Production appears to be an alien undertaking in Malawi, and yet we need it for our economy to tick. Yes, we must reduce imports as explained in my last article but we must at the same time embrace secondary production so that we enhance our capacity to generate forex. At the very least, production will help stop the haemorrhage of forex that results from importation for consumption, which we indulge in with reckless abandon.
The emphasis here is on secondary, not primary, production. Sometimes this is called value addition. Primary production is the acquisition of raw commodities. Activities like farming, fishing, bee keeping and mining constitute primary production since the end result of each one of these is a commodity – farm produce, fish, honey or minerals.
The problem with commodities is that the seller gets a pittance for them. For a variety of reasons, buyers of commodities wield so much bargaining power to push prices downwards. One of such reasons is that their switching costs are low or non-existent, meaning that if they cannot buy from one supplier they will easily and cheaply switch to another supplier.
What we need is secondary production so that we can add value to the commodities. If you attended a trade fair where different goods were on display and you noticed that one of the exhibitors was displaying cotton while another was displaying cotton suits, where would you spend more time? Raw cotton and cotton suits are basically the same in substance. The only difference is that the former is a commodity and the latter a secondary product, the result of value addition. 1.6 kg of cotton would fetch not more than K2,000, a far cry from what the average male suit, which will also weigh 1.6 kg, would fetch: hundreds of thousands of Kwacha. Commodities and secondary products stand poles apart.
There are many factors which make secondary production seem out of reach in Malawi, but the common thread through them is lack of appropriate culture. Put simply, culture is the manner in which members of a society do things. It is based on shared beliefs, shared assumptions and shared values.
I will give an illustration to explain my point in the preceding paragraph. Malawians share the belief that everything begins and ends with politics. I know so many people who are very passionate about politics but practically none of them is passionate about secondary production. Imagine two call-in programs on two local radios, one discussing politics, the other production. The switchboard to the former would be inundated with emotional callers wanting to glorify one set of politicians and diabolize another. And they would do so with unparalleled enthusiasm! There would hardly be any caller on the radio discussing production.
Steve Jobs and Steve Wozniak used to meet regularly with other computer enthusiasts at a club called Homebrew Computer Club. Here they would discuss everything digital. It was from these meetings that the Macintosh computer was developed and Apple company established. Today, Apple’s products, which include the iPhone, are revered throughout the world.
While acknowledging that cut and paste will not work, we need something similar to the Homebrew Club. We need fora (forums) that stimulate our young minds and the general population into discussing production matters. Production must become a way of living, a culture. Just as easily as people comment on politics they must likewise be able to comment on production matters.

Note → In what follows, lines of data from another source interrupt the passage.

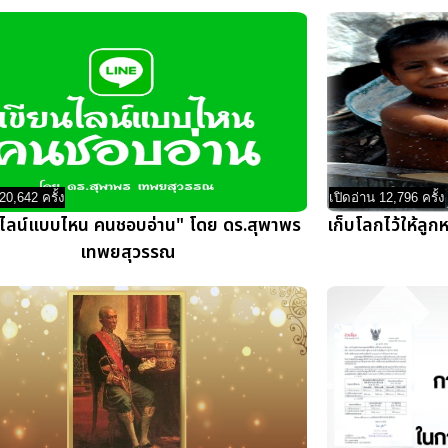
20,642 ครั้ง
เปิดอ่าน 12,796 ครั้ง
นไลน์แบบไหน คนชอบอ่าน" โดย ดร.สุพาพร
เก็บโลกไว้ให้ลูก
เทพยสุวรรณ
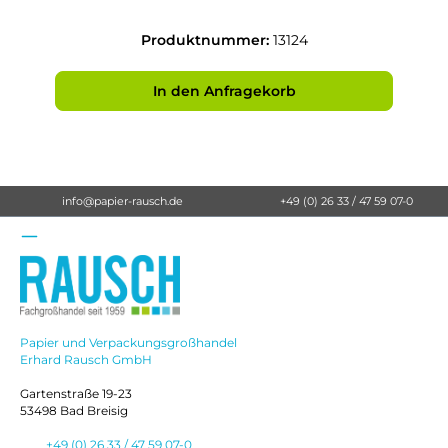
Produktnummer:
13124
In den Anfragekorb
info@papier-rausch.de
+49 (0) 26 33 / 47 59 07-0
Papier und Verpackungsgroßhandel
Erhard Rausch GmbH
Gartenstraße 19-23
53498 Bad Breisig
+49 (0) 26 33 / 47 59 07-0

As I grew up, almost everything I touched that was made had the inscription, “Made in England”. The first car that my father acquired was a Ford Anglia. That too had the same inscription. I began to think that some nations were ordained makers of things while others were not. It is the same thinking that pervades our culture, sadly.
Another unfortunate aspect of our culture is that we fail to value production careers. The average Malawian student harbors ambitions of one day becoming an accountant, a lawyer, a banker, a politician but not a production person. Even those that opt for engineering prefer administrative work to technical work when they qualify. Technical work is regarded as inferior to administrative work. I have a white South African friend who is an excellent machine minder of printing presses. When people see him carrying paper to be fed into a press, or washing rollers from the press, they are puzzled over a white man pursuing that type of career. Elsewhere, machine minders are highly regarded and highly paid people, but not so in Malawi.
Changing people’s culture requires a great deal of patience and hard work but it can and needs to be done.